Artigo 48, parágrafo único
Deliberações
As pessoas jurídicas de direito privado atendem a diferentes finalidades, o que justifica a existência de tipos distintos.
No caso das associações e sociedades, há um grupo de pessoas que se forma antes da constituição do patrimônio. Por exemplo: eu, você e mais 10 pessoas podemos nos juntar para formar uma sociedade empresária, e só a partir desse grupo inicial é que incorporamos um patrimônio à sociedade.
Por outro lado, na fundação, o patrimônio surge antes das pessoas. Imagine que eu sou um multimilionário e deixo 1 bilhão de reais para criar uma fundação com fins educacionais. Esse patrimônio de 1 bilhão será alocado antes que um grupo de pessoas seja contratado para gerir esses recursos, sempre com o objetivo de atingir a finalidade educacional.
Associações e sociedades → pessoas antes do patrimônio;
Fundações → patrimônio é anterior às pessoas.
Como essas finalidades são atingidas? Por meio de deliberações, que podem se dar em assembleias ou reuniões.
As deliberações são resultado da natureza plural das pessoas jurídicas de direito privado, compostas, em sua maioria, por mais de uma pessoa física.
Reuniões x assembleias
As reuniões são mecanismos mais simples, enquanto as assembleias são mais formais, exigindo publicação em jornal, aviso aos interessados e quórum de instalação.
As reuniões são voltadas apenas para sociedades empresárias com até 10 membros, sendo mais informais, dispensando a publicação em jornal e tendo um desenvolvimento mais célere em comparação às assembleias.
Tanto as assembleias quanto as reuniões podem ser realizadas de forma física ou virtual, e até podem ser dispensadas caso todos os seus membros já tenham manifestado suas posições previamente por escrito.
As assembleias virtuais, aliás, ganharam previsão expressa na legislação (lei 14.309/22 que incluiu o art.48-A no Código Civil) devido às mudanças ocasionadas pela pandemia de Covid-19.

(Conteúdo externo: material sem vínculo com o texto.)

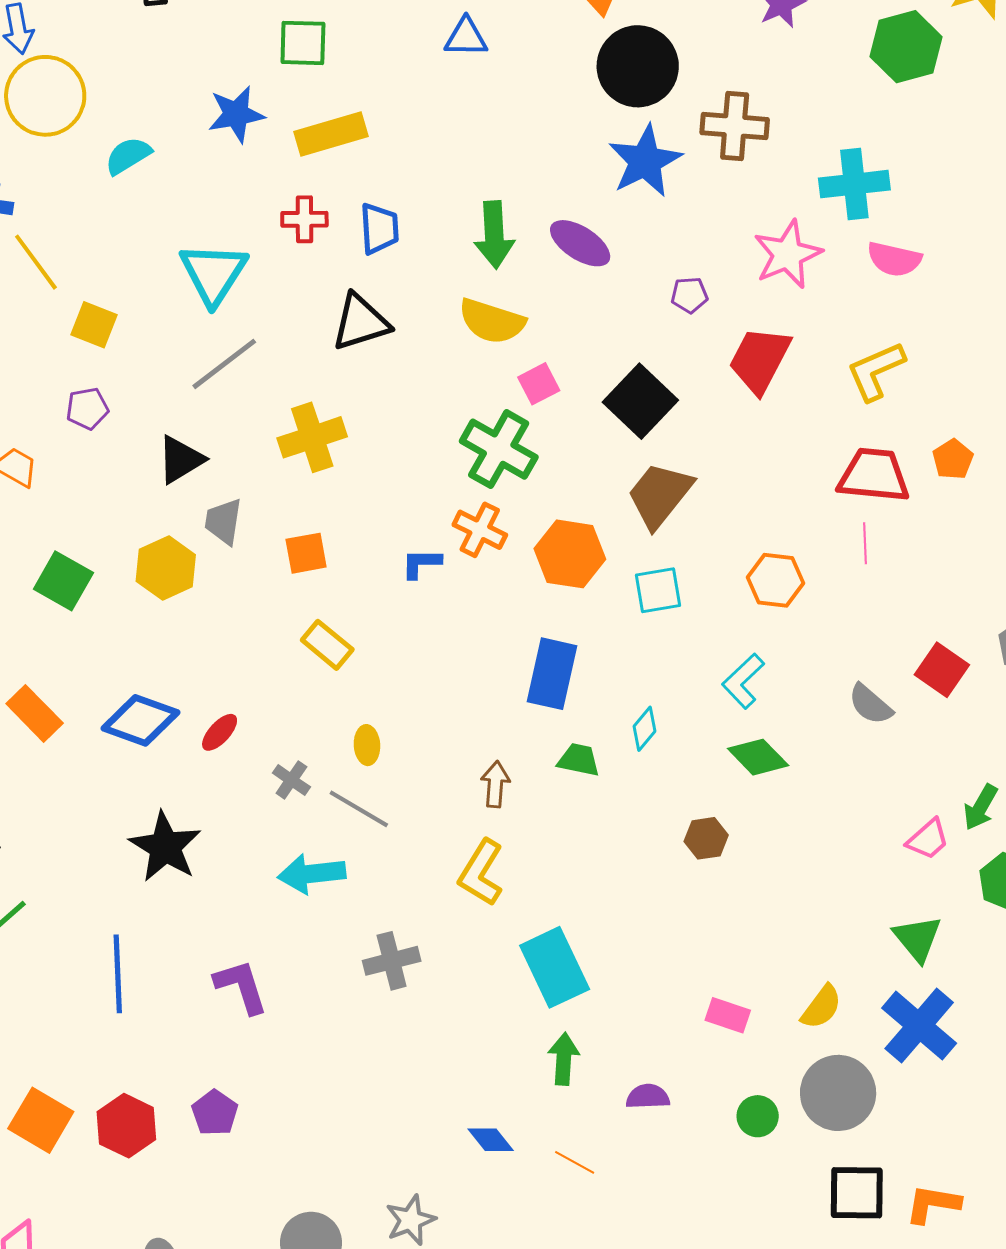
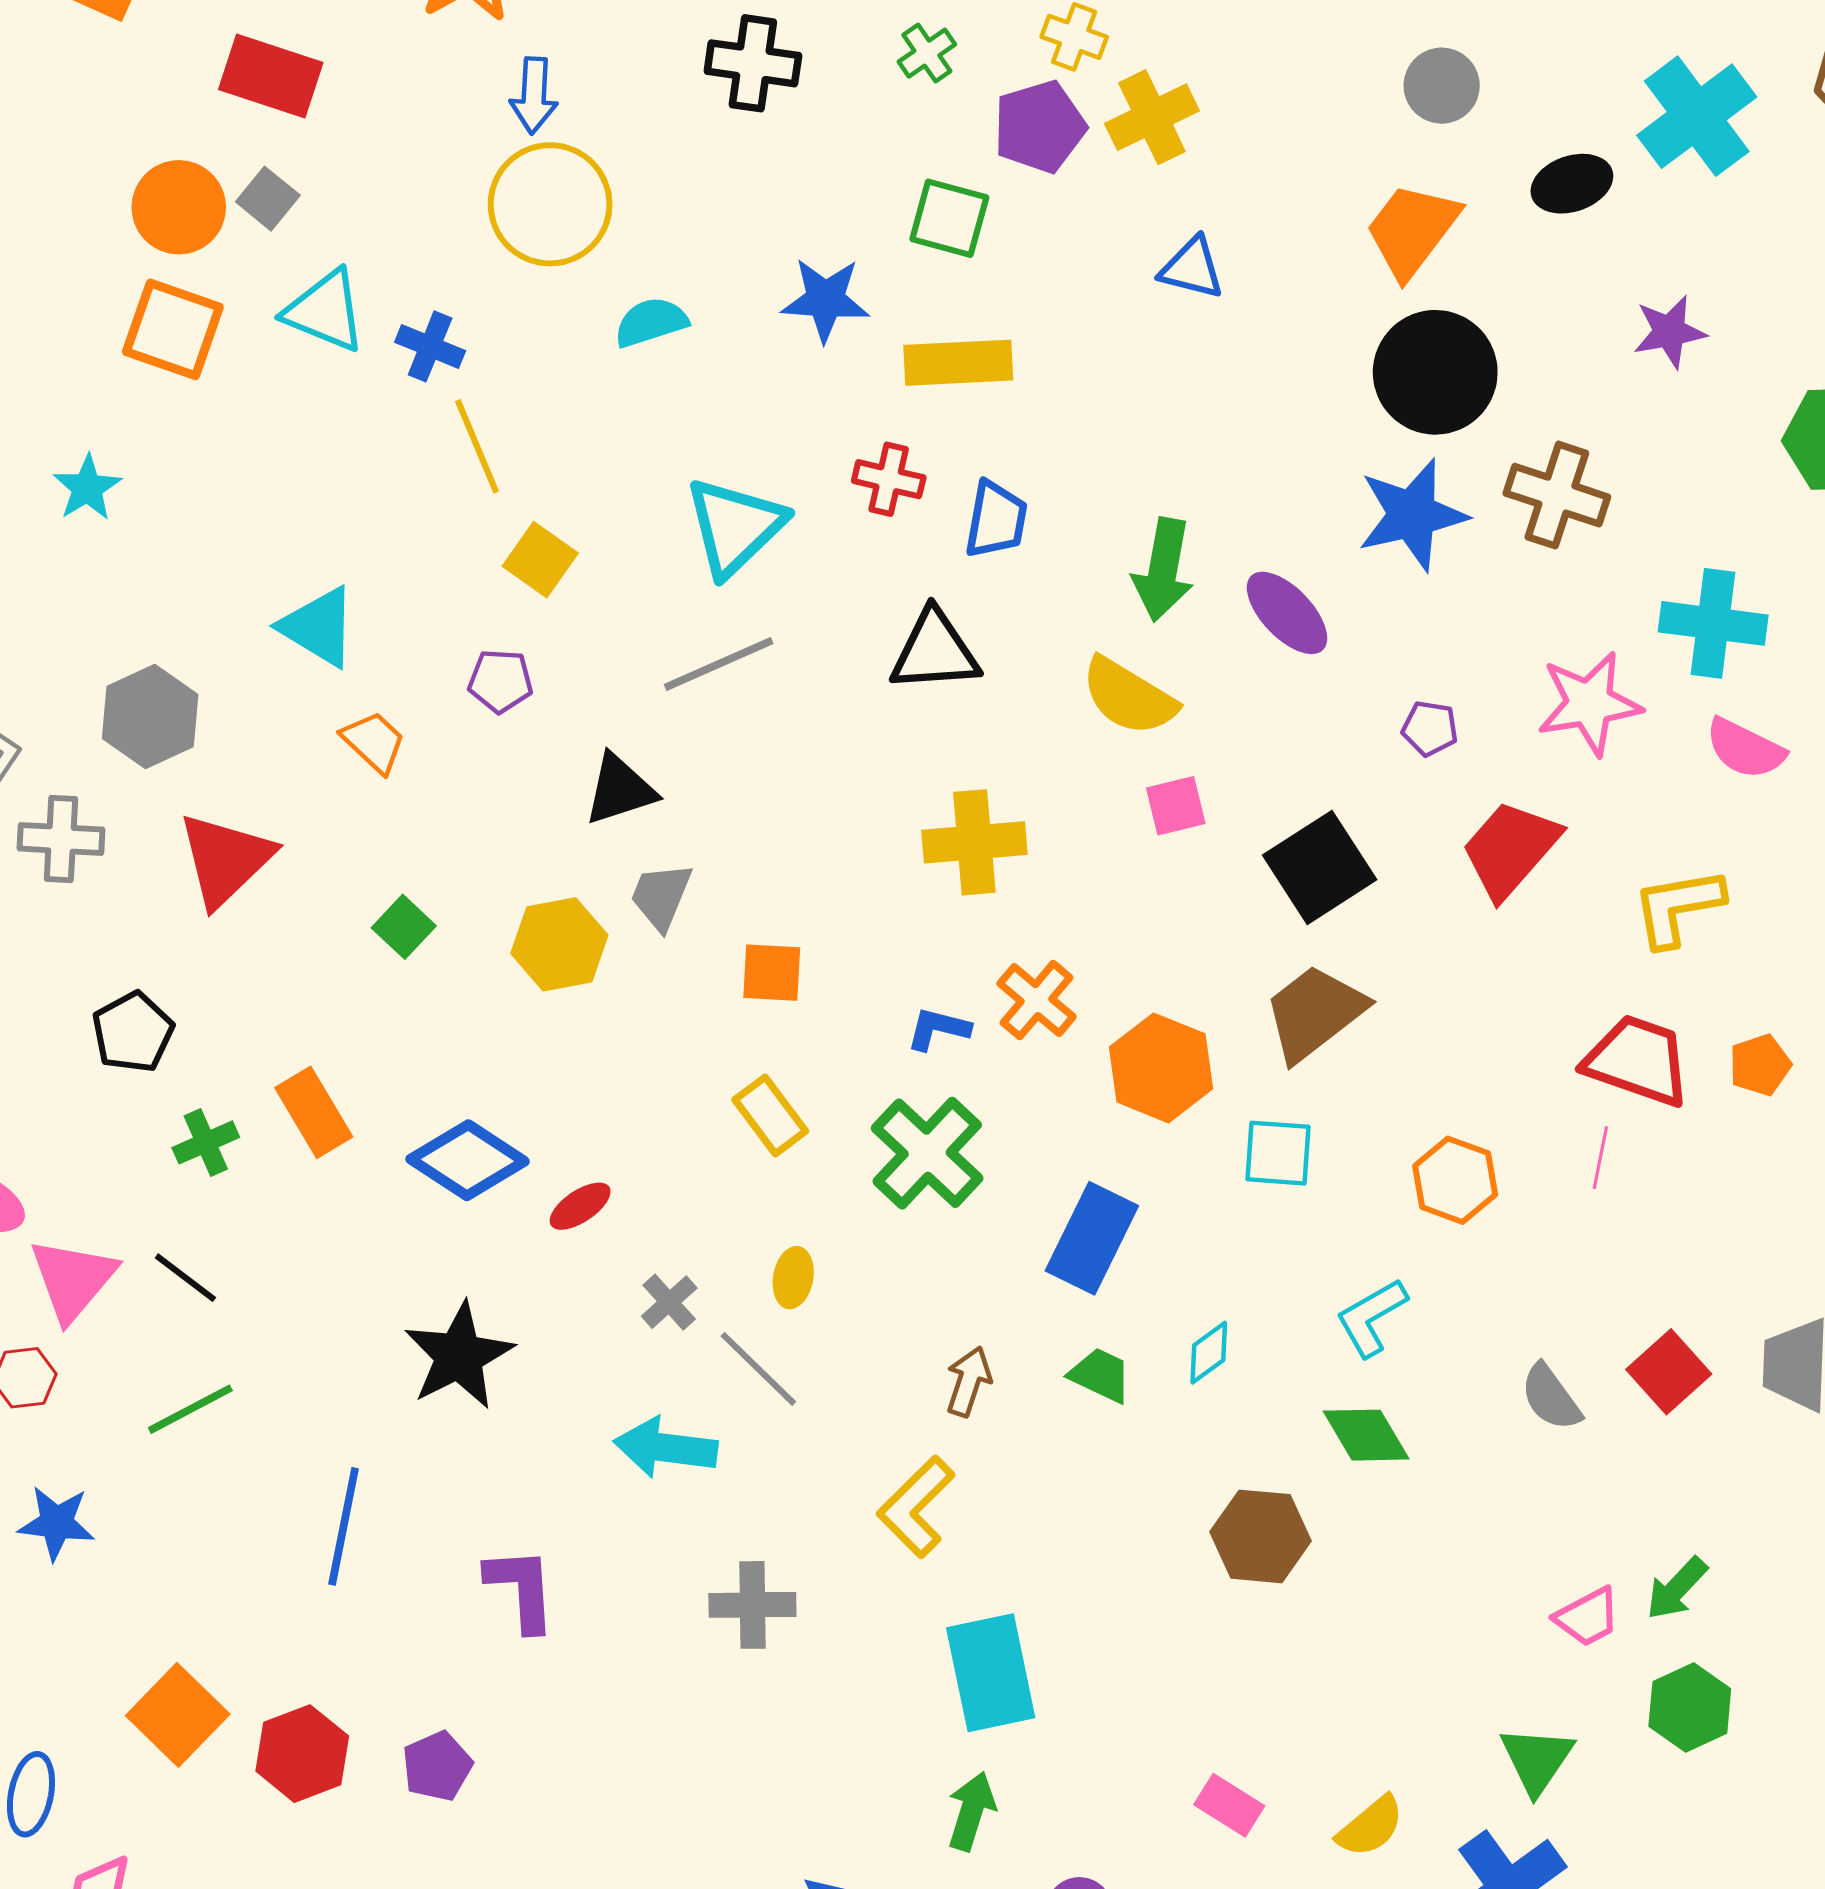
yellow cross: (312, 437) -> (974, 842), moved
green cross: (499, 449) -> (927, 1153), moved
green square: (63, 581) -> (404, 927), size x0.7
brown hexagon: (706, 838) -> (1261, 1536), size x1.5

Art. 48-A. As pessoas jurídicas de direito privado, sem prejuízo do previsto em legislação especial e em seus atos constitutivos, poderão realizar suas assembleias gerais por meio eletrônico, inclusive para os fins do disposto no art. 59 deste Código, respeitados os direitos previstos de participação e de manifestação.
Reuniões |
Assembleias |
Mais simples e rápida |
Formais |
Não é exigida a publicação |
Publicação em jornal |
Sociedades com até 10 membros |
Aviso aos interessados |
Informal |
Quórum de instalação |
Físicas ou virtuais |
|
Dispensadas se todos os membros tiverem manifestado posições previamente por escrito |
Vícios
O art. 48, parágrafo único, estipula prazo decadencial de três anos para anular deliberações das pessoas jurídicas de direito privado.
Art. 48. [...]
Parágrafo único. Decai em três anos o direito de anular as decisões a que se refere este artigo, quando violarem a lei ou estatuto, ou forem eivadas de erro, dolo, simulação ou fraude.
Perceba que, novamente, trata-se do instituto da decadência, direito potestativo que não depende da manifestação de outras partes.

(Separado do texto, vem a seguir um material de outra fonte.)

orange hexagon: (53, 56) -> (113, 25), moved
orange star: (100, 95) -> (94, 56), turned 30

Seja qual for a modalidade — física, virtual ou dispensada —, é possível identificar vícios nas deliberações, que são semelhantes aos encontrados na Constituição Social.
Esses vícios podem ocorrer à margem da lei, contra a lei ou contra o próprio estatuto, podendo se manifestar na forma de erro, dolo, simulação, fraude ou coação.
Esses vícios afetam diretamente a legislação e, portanto, fazem surgir um prazo decadencial.
As anulações seguem esse prazo porque não é necessária a concordância de ninguém para demonstrar que algo está em desacordo com a lei. O simples fato de uma deliberação contrariar a lei já ignora qualquer vontade particular.
Enquanto as alterações do contrato social devem observar diretamente a lei, as deliberações precisam observar tanto o contrato quanto a lei.
É possível visualizar isso como uma hierarquia:
O contrato precisa apenas observar a lei, mas as deliberações precisam observar tanto a lei quanto o contrato.
Se uma deliberação for contrária à lei ou ao estatuto social, todos aqueles que votaram a favor serão responsabilizados.
Contudo, quem discordar e registrar sua posição em ata, documentando que discorda por considerar a deliberação contrária à lei ou ao estatuto, não será responsabilizado.
Portanto, o prazo decadencial de três anos se aplica tanto à anulação da constituição da sociedade quanto à anulação das deliberações, sejam estas realizadas em assembleias formais ou em reuniões informais.